→ **YOUR INSTRUCTIONS**: Your copy should match the entries exactly, with the pictures left out.

=-=-=

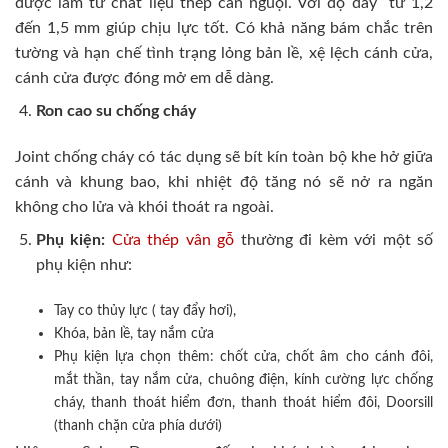
được làm từ chất liệu thép cán nguội. Với độ dày từ 1,2
đến 1,5 mm giúp chịu lực tốt. Có khả năng bám chắc trên
tường và hạn chế tình trạng lỏng bản lề, xệ lệch cánh cửa,
cánh cửa được đóng mở em dễ dàng.
Ron cao su chống cháy
Joint chống cháy có tác dụng sẽ bít kín toàn bộ khe hở giữa
cánh và khung bao, khi nhiệt độ tăng nó sẽ nở ra ngăn
không cho lửa và khói thoát ra ngoài.
Phụ kiện:
Cửa thép vân gỗ
thường đi kèm với một số
phụ kiện như:
Tay co thủy lực ( tay đẩy hơi),
Khóa, bản lề, tay nắm cửa
Phụ kiện lựa chọn thêm: chốt cửa, chốt âm cho cánh đôi,
mắt thần, tay nắm cửa, chuông điện, kính cường lực chống
cháy, thanh thoát hiểm đơn, thanh thoát hiểm đôi, Doorsill
(thanh chặn cửa phía dưới)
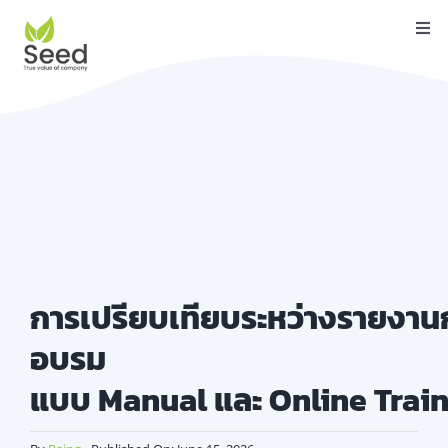
Skip
Togg
to
Navi
content
หน้าแรก
คุณสมบัติ
บริการ
เกี่ยวกับเรา
ติดต่อ
การเปรียบเทียบระหว่างรายงาน
บล็อค
อบรม
คู่มือ
แบบ Manual และ Online Trai
ดาวน์โหลด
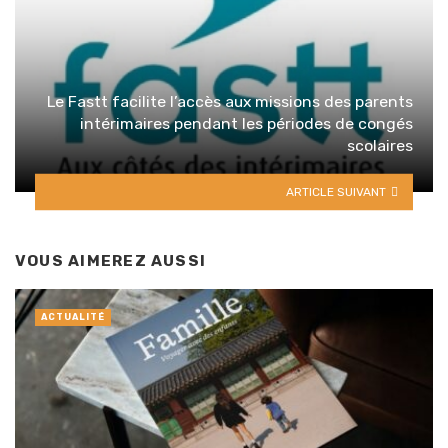
Le Fastt facilite l’accès aux missions des parents
intérimaires pendant les périodes de congés
scolaires
ARTICLE SUIVANT
VOUS AIMEREZ AUSSI
ACTUALITÉ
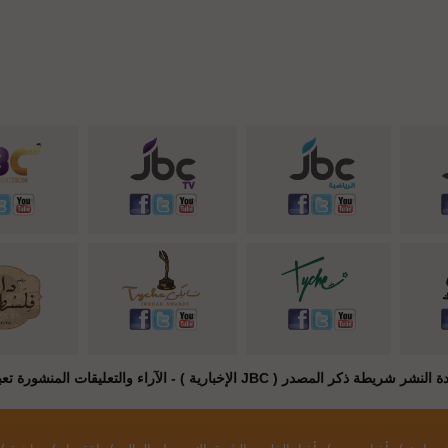
JB الإخبارية ) - الآراء والتعليقات المنشورة تعبر عن راي أصحابها فقط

=-=-=

→ **ANSWER FOR THE TASK**:
được làm từ chất liệu thép cán nguội. Với độ dày từ 1,2
đến 1,5 mm giúp chịu lực tốt. Có khả năng bám chắc trên
tường và hạn chế tình trạng lỏng bản lề, xệ lệch cánh cửa,
cánh cửa được đóng mở em dễ dàng.
Ron cao su chống cháy
Joint chống cháy có tác dụng sẽ bít kín toàn bộ khe hở giữa
cánh và khung bao, khi nhiệt độ tăng nó sẽ nở ra ngăn
không cho lửa và khói thoát ra ngoài.
Phụ kiện:
Cửa thép vân gỗ
thường đi kèm với một số
phụ kiện như:
Tay co thủy lực ( tay đẩy hơi),
Khóa, bản lề, tay nắm cửa
Phụ kiện lựa chọn thêm: chốt cửa, chốt âm cho cánh đôi,
mắt thần, tay nắm cửa, chuông điện, kính cường lực chống
cháy, thanh thoát hiểm đơn, thanh thoát hiểm đôi, Doorsill
(thanh chặn cửa phía dưới)
Skip
Togg
to
Navi
content
หน้าแรก
คุณสมบัติ
บริการ
เกี่ยวกับเรา
ติดต่อ
การเปรียบเทียบระหว่างรายงาน
บล็อค
อบรม
คู่มือ
แบบ Manual และ Online Trai
ดาวน์โหลด
Le Fastt facilite l’accès aux missions des parents
intérimaires pendant les périodes de congés
scolaires
ARTICLE SUIVANT
VOUS AIMEREZ AUSSI
ACTUALITÉ
JB الإخبارية ) - الآراء والتعليقات المنشورة تعبر عن راي أصحابها فقط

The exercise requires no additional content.